Will: 55 gr cup and core type, on up to 63 gr Sierra SMP. Also will happily shoot all smaller bullets I've tried. I don't know about that 70 gr Speer that the Lyman 49th says will stabilize.

Won't: 60 gr Partition. 64 gr Nosler BSB. 65 gr Sierra GK. Darn it. Almost will stabilize the first two, but won't even come close on the 65 grainer.

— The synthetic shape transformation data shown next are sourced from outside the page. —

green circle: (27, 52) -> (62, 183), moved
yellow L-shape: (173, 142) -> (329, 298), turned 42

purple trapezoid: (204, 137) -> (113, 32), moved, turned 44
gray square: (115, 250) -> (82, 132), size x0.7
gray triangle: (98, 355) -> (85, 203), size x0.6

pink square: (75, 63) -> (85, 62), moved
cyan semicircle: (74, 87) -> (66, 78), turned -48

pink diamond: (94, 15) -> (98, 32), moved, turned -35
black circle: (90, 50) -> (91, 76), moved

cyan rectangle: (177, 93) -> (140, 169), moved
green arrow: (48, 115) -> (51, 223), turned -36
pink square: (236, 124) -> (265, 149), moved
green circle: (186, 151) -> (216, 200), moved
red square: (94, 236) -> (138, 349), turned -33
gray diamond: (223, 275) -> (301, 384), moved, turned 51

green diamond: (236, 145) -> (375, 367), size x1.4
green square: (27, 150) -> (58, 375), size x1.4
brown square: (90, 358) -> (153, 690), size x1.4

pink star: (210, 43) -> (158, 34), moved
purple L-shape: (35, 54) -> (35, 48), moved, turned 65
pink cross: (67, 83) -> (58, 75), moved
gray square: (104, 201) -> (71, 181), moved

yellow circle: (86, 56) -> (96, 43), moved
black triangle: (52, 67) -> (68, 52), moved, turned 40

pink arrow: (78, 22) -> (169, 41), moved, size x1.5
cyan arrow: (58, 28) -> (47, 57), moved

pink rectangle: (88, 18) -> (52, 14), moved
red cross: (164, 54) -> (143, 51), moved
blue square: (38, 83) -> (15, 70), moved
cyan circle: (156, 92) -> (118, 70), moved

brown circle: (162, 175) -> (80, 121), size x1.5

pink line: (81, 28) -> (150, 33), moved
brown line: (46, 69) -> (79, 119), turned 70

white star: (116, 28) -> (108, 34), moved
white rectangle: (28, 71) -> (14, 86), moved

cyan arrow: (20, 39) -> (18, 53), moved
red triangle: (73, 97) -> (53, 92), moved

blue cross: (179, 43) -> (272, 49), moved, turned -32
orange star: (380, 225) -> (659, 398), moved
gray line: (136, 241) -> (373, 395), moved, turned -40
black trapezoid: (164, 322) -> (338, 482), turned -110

In the 223, which I use for varmint control (coyotes and smaller), I normally shoot the 40 gr Nosler BT. Amazingly deadly on coyotes and good about fragmenting easily, so no ricochet.
 
Getting back to the original question... it's all market driven. The AR 15 platform is very popular and people want to shoot these guns at long distances (600 to 1000 yards) hence the faster twist rates and heavier bullets to reach out there. The slower heavier bullets from a 223 will out perform the 22-250 and even the 243 winchester shooting bullets in the 55 grain range at higher velocities
at ranges beyond 800 yards.
 
Here's Sierra Bullets' software 1000-yard wind drift per mph of wind for three cartridges:

.223 Rem, 80-gr HPMK leaving at 2850 fps.... 11.5 inches

.22-.250 Rem, 80-gr HPMK leaving at 3050 fps.... 10.4 inches

.243 Win, 107-gr HPMK leaving at 2850 fps.... 8.2 inches

Same cartridges and bullets at 1000 yards.

.223 Rem, 80-gr HPMK leaving at 2850 fps.... 6.8 inches

.22-.250 Rem, 80-gr HPMK leaving at 3050 fps.... 6.0 inches

.243 Win, 107-gr HPMK leaving at 2850 fps.... 4.9 inches

Looks to me like the .243 has both the 22 caliber ones beat; it drifts less in the wind.